Scripting and Automation Fundamentals
January 17, 2025
Master scripting and automation from Bash and Python, building CI/CD pipelines, automating deployments, and eliminating manual toil.
Scripting and Automation Fundamentals
Manual work doesn't scale. If you're SSH-ing into servers, running the same commands repeatedly, or clicking through cloud consoles to deploy infrastructure, you're doing it wrong. Modern cloud engineering is built on automation-- scripts, pipelines, and infrastructure as code that eliminate repetitive tasks, reduce human error, and enable teams to ship faster.
This guide covers the scripting and automation fundamentals every cloud engineer, DevOps engineer, and SRE needs to know. You'll learn Bash scripting, Python automation, CI/CD concepts, and how to build reliable, repeatable deployment workflows.
Why Cloud Engineers Need Scripting and Automation
Automation isn't optional. Unless your goal is to give yourself job security by making every process long and convoluted, you need to be automating.
- Eliminate toil: Automate repetitive tasks (deployments, backups, log rotation, security scans).
- Ensure consistency: Scripts execute the same way every time. No human error.
- Speed up deployments: CI/CD pipelines deploy infrastructure in minutes instead of hours.
- Improve reliability: Add error handling and catch errors before they reach production.
If you're not automating, you're wasting your time and your company's money.
Core Automation Concepts
Idempotency
An idempotent operation produces the same result whether you run it once or multiple times. This is critical for automation.
Non-idempotent (bad):
# Creates a new file every time
echo "data" >> config.txt
Idempotent (good):
# Replaces file, same result every time
echo "data" > config.txt
Infrastructure tools like Terraform and Ansible are designed to be idempotent-- running them multiple times won't break your infrastructure.
Declarative vs Imperative
- Imperative: Specify the exact steps to achieve a result (Bash scripts, Python scripts).
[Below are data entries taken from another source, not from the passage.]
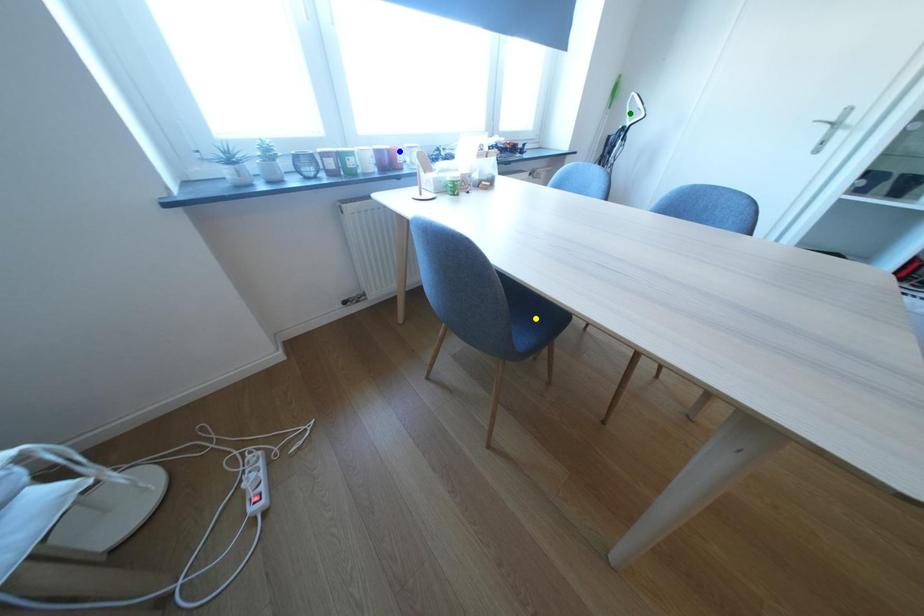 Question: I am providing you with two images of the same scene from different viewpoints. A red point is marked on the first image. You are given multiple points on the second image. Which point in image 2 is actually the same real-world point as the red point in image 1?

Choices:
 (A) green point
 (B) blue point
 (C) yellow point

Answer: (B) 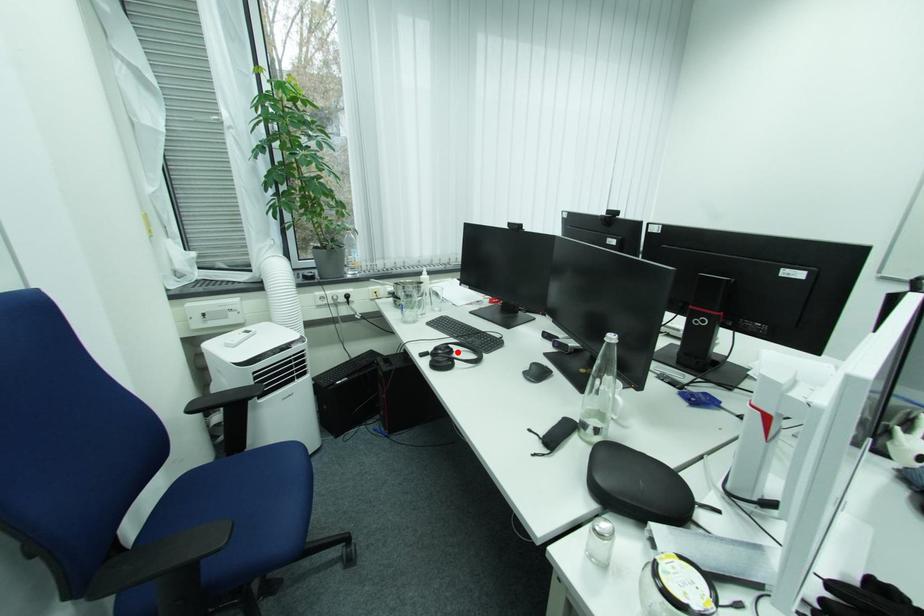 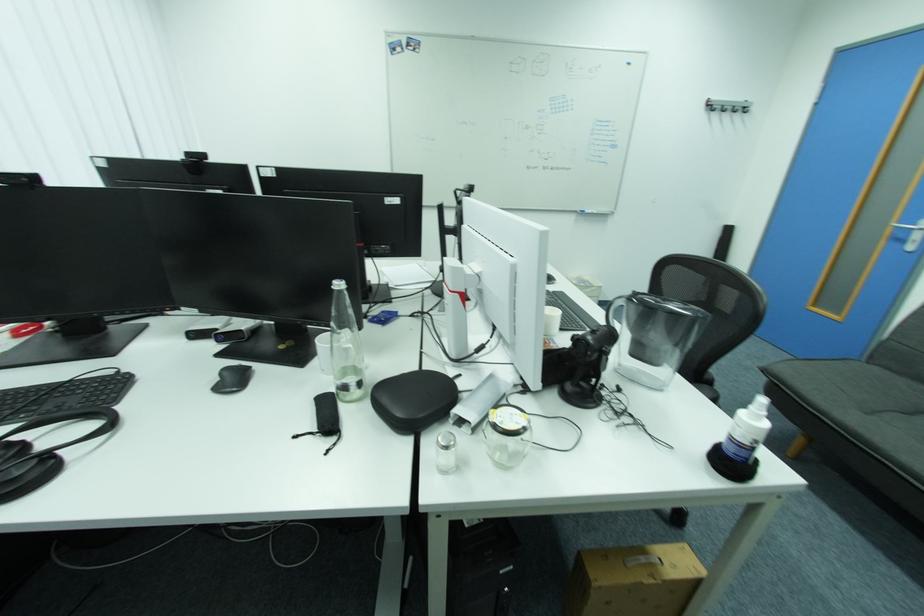 In the second image, find the point that corresponds to the highlighted location in the first image.

(29, 447) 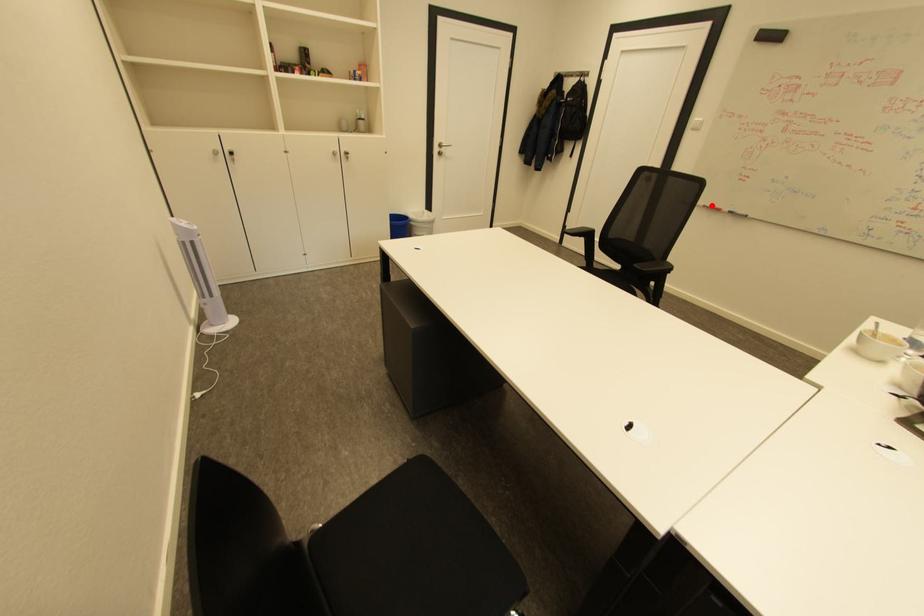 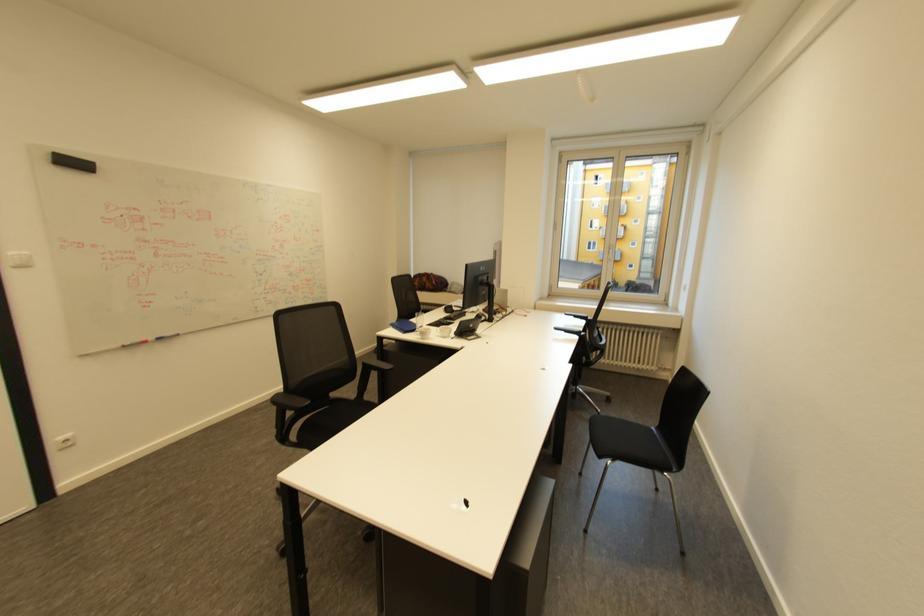 Locate, in the second image, the point that corresponds to the highlighted location in the first image.

(128, 346) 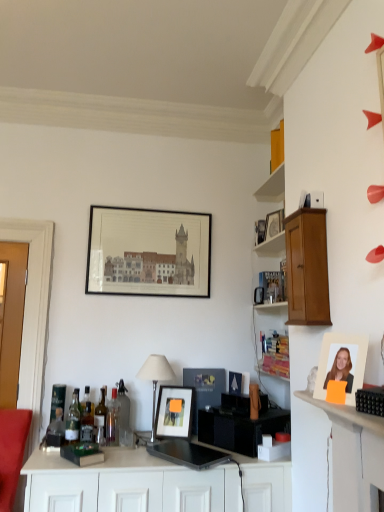 Locate an element on the screen. This screenshot has width=384, height=512. matte black picture frame at upper center, marked as the first picture frame in a back-to-front arrangement is located at coordinates click(x=148, y=252).

Locate an element on the screen. clear glass bottle at center, the 7th bottle in the left-to-right sequence is located at coordinates (123, 405).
- Declarative: Describe the desired end state, let the tool figure out the steps (Terraform, CloudFormation, Kubernetes).
Declarative is usually better for infrastructure, imperative for one-off tasks and glue scripts.
Environment Variables
Store configuration outside your code:
export AWS_REGION="us-east-1"
export DB_PASSWORD="secretpass"
Never hardcode secrets. Use environment variables, secret managers, or config files (excluded from Git).
Bash Scripting Fundamentals
Bash is the default shell on most Linux systems. You can also download "Git Bash" for Windows. It's perfect for system administration, glue scripts, and quick automation tasks.
Basic Script Structure
#!/bin/bash
# This is a comment
echo "Hello, Cloud Engineer"
Make it executable:
chmod +x script.sh
./script.sh
Variables
#!/bin/bash
# Define variables
NAME="CloudJobs"
COUNT=42
# Use variables
echo "Welcome to $NAME"
echo "Count: $COUNT"
# Command substitution
CURRENT_DATE=$(date +%Y-%m-%d)
echo "Today is $CURRENT_DATE"
User Input
#!/bin/bash
echo "Enter your name:"
read NAME
echo "Hello, $NAME"
Conditionals
#!/bin/bash
if [ -f /etc/nginx/nginx.conf ]; then
echo "Nginx config exists"
else
echo "Nginx config not found"
fi
# Numeric comparison
if [ $COUNT -gt 10 ]; then
echo "Count is greater than 10"
fi
# String comparison
if [ "$ENV" == "production" ]; then
echo "Running in production"
fi
Loops
#!/bin/bash
# For loop
for i in 1 2 3 4 5; do
echo "Number: $i"
done
# Loop over files
for file in /var/log/*.log; do
echo "Processing $file"
done
# While loop
COUNT=0
while [ $COUNT -lt 5 ]; do
echo "Count: $COUNT"
COUNT=$((COUNT + 1))
done
Functions
#!/bin/bash
deploy_app() {
APP_NAME=$1
echo "Deploying $APP_NAME..."
# deployment commands here
}
# Call function
deploy_app "my-web-app"
Error Handling
#!/bin/bash
set -e # Exit on any error
set -u # Exit on undefined variable
set -o pipefail # Exit on pipe failure
# Check command exit status
if ! aws s3 ls s3://my-bucket; then
echo "Bucket not found"
exit 1
fi
Practical Bash Example: Backup Script
#!/bin/bash
set -euo pipefail
BACKUP_DIR="/backups"
DATE=$(date +%Y%m%d_%H%M%S)
SOURCE="/var/www/html"
# Create backup directory if it doesn't exist
mkdir -p "$BACKUP_DIR"
# Create tar archive
BACKUP_FILE="$BACKUP_DIR/backup_$DATE.tar.gz"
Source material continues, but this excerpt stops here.